In diesen Ortschaften genoss der Glaube das höchste Ansehen, er wurde quasi gelebt, wie Richard Horn treffend in seiner Chronik schrieb. In jeder Kolonie gab es auch einen Gemeindevorsteher, einen Dorfschulzen, der frei wählbar war und die Dorfgerichtsbarkeit ausübte, und ein Friedhofskollegium, welches meist aus dem letzteren, dem Gutsbesitzer und einigen Wirten bestand. Diese Wirte lebten anfangs fast ausschließlich von der Viehzucht auf den zahlreichen Weiden und dem Obstbau. Oft war der Sandboden nährstoffarm und erst nachdem die Lande weitgehend urbar waren, besaß auch jeder Kolonist ein Stück eigenes Feld, auf dem er Getreide oder Gemüse anbauen konnte.

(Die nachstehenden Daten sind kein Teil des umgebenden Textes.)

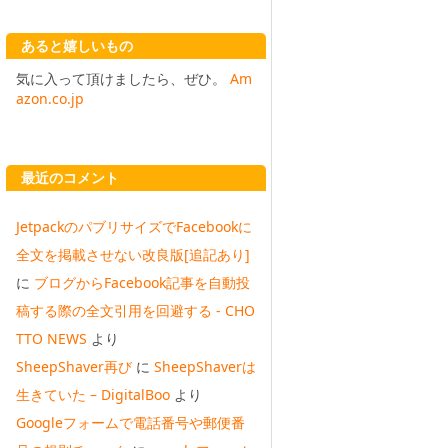
あると嬉しいもの
気に入って頂けましたら、ぜひ。
Am
azon.co.jp
最近のコメント
JetpackのパブリサイズでFacebookに
全文を掲載させない改良版[追記あり]
に
ブログからFacebook記事を自動投
稿する際の全文引用を回避する - CHO
TTO NEWS
より
SheepShaver再び
に
SheepShaverは
生きていた – DigitalBoo
より
Googleフォームで電話番号や郵便番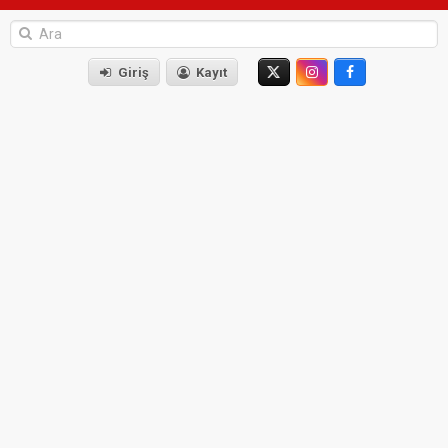
Giriş
Kayıt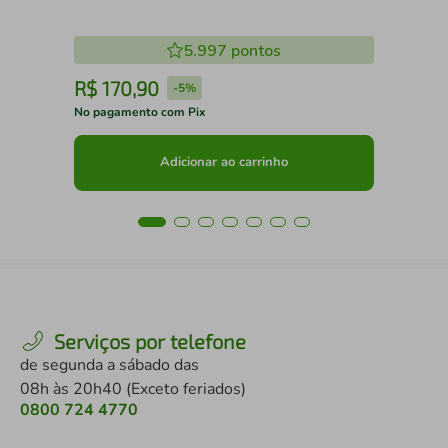
5.997
pontos
R$
170
,
90
R
-
5%
No pagamento com Pix
No 
Adicionar ao carrinho
Serviços por telefone
de segunda a sábado das
08h às 20h40 (Exceto feriados)
0800 724 4770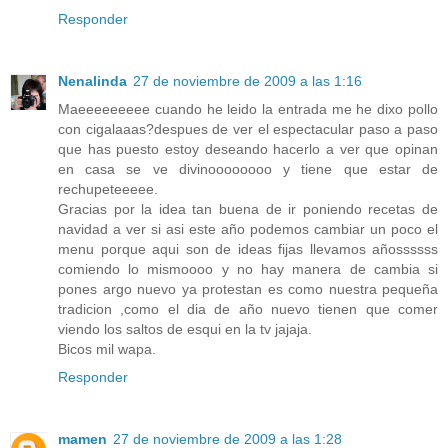
Responder
Nenalinda
27 de noviembre de 2009 a las 1:16
Maeeeeeeeee cuando he leido la entrada me he dixo pollo
con cigalaaas?despues de ver el espectacular paso a paso
que has puesto estoy deseando hacerlo a ver que opinan
en casa se ve divinoooooooo y tiene que estar de
rechupeteeeee.
Gracias por la idea tan buena de ir poniendo recetas de
navidad a ver si asi este año podemos cambiar un poco el
menu porque aqui son de ideas fijas llevamos añossssss
comiendo lo mismoooo y no hay manera de cambia si
pones argo nuevo ya protestan es como nuestra pequeña
tradicion ,como el dia de año nuevo tienen que comer
viendo los saltos de esqui en la tv jajaja.
Bicos mil wapa.
Responder
mamen
27 de noviembre de 2009 a las 1:28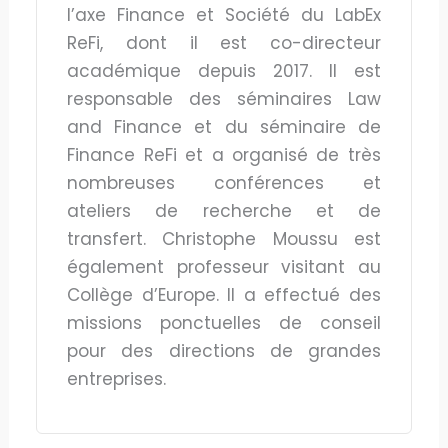
l’axe Finance et Société du LabEx
ReFi, dont il est co-directeur
académique depuis 2017. Il est
responsable des séminaires Law
and Finance et du séminaire de
Finance ReFi et a organisé de très
nombreuses conférences et
ateliers de recherche et de
transfert. Christophe Moussu est
également professeur visitant au
Collège d’Europe. Il a effectué des
missions ponctuelles de conseil
pour des directions de grandes
entreprises.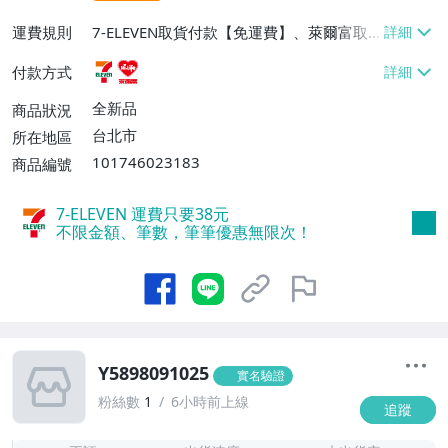
運費規則
7-ELEVEN取貨付款【免運費】、萊爾富取
貨付款【免運費】
付款方式
全新品
商品狀況
台北市
所在地區
101746023183
商品編號
7-ELEVEN 運費只要
38
元
不限金額、筆數，筆筆優惠無限次！
Y5898091025
實名驗證
粉絲數
1
6小時前上線
追蹤
-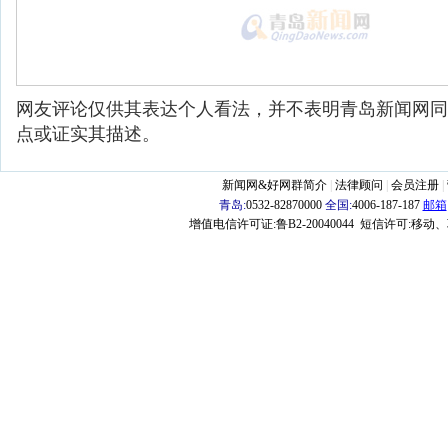
网友评论仅供其表达个人看法，并不表明青岛新闻网同
点或证实其描述。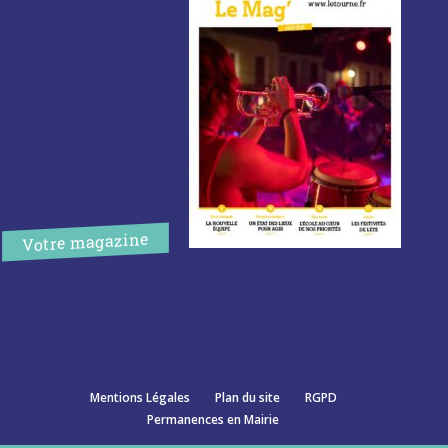
Votre magazine
Mentions Légales
Plan du site
RGPD
Permanences en Mairie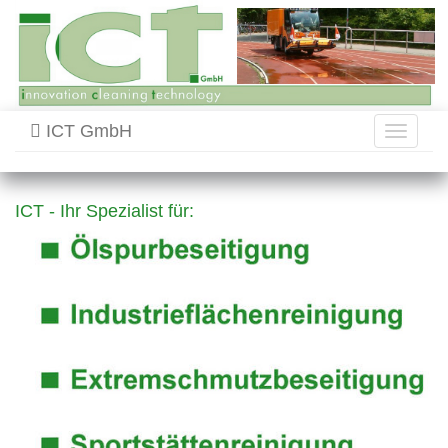
ICT GmbH
Toggle
navigati
ICT - Ihr Spezialist für: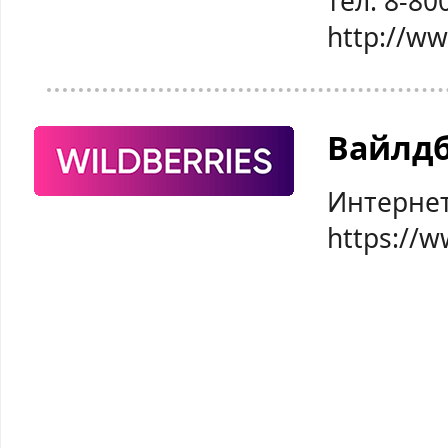
тел: 8-80
http://w
Вайлд
Интернет
https://w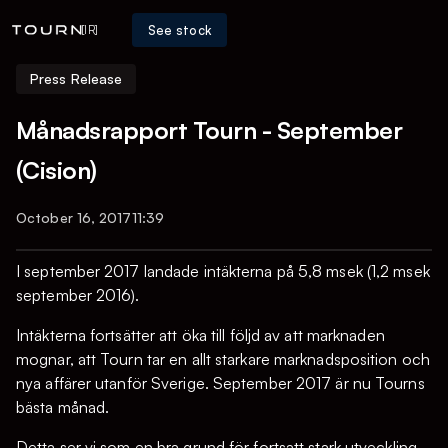
See stock
[IR]
Press Release
Månadsrapport Tourn - September
(Cision)
October 16, 2017
11:39
I september 2017 landade intäkterna på 5,8 msek (1,2 msek
september 2016).
Intäkterna fortsätter att öka till följd av att marknaden
mognar, att Tourn tar en allt starkare marknadsposition och
nya affärer utanför Sverige. September 2017 är nu Tourns
bästa månad.
Detta ser vi som en bra grund för fortsatt stark utveckling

Die Höfe waren alle nach dem selben Muster angelegt. Sie waren quadratisch aufgebaut, bestanden aus einem Wohnhaus, einer Scheune, den Stallungen, einem Obstgarten und inmitten des Hofes einem Ziehbrunnen. Alle Häuser glichen eher Hütten, waren aus Holz gebaut und mit Stroh bedeckt, wurden aber immer sorgsam gepflegt und in Stand gehalten. „Was du ererbt von deinen Vätern hast, erwirb es, um es zu besitzen“, steht in Goethes Faust I. Aus Angst vor Bränden, die erst durch die einfache Bauweise mit Stroh und Holz ermöglicht wurden, entschloss man sich in vielen Dörfern, Nachtwächter anzustellen. Oftmals ging das so vonstatten, dass alle Hofbesitzer der Häuserreihe nach abwechselnd einen Tag an der Reihe waren. Hatten alle einmal ihren Dienst getan, dann fing man wieder beim ersten Haus an.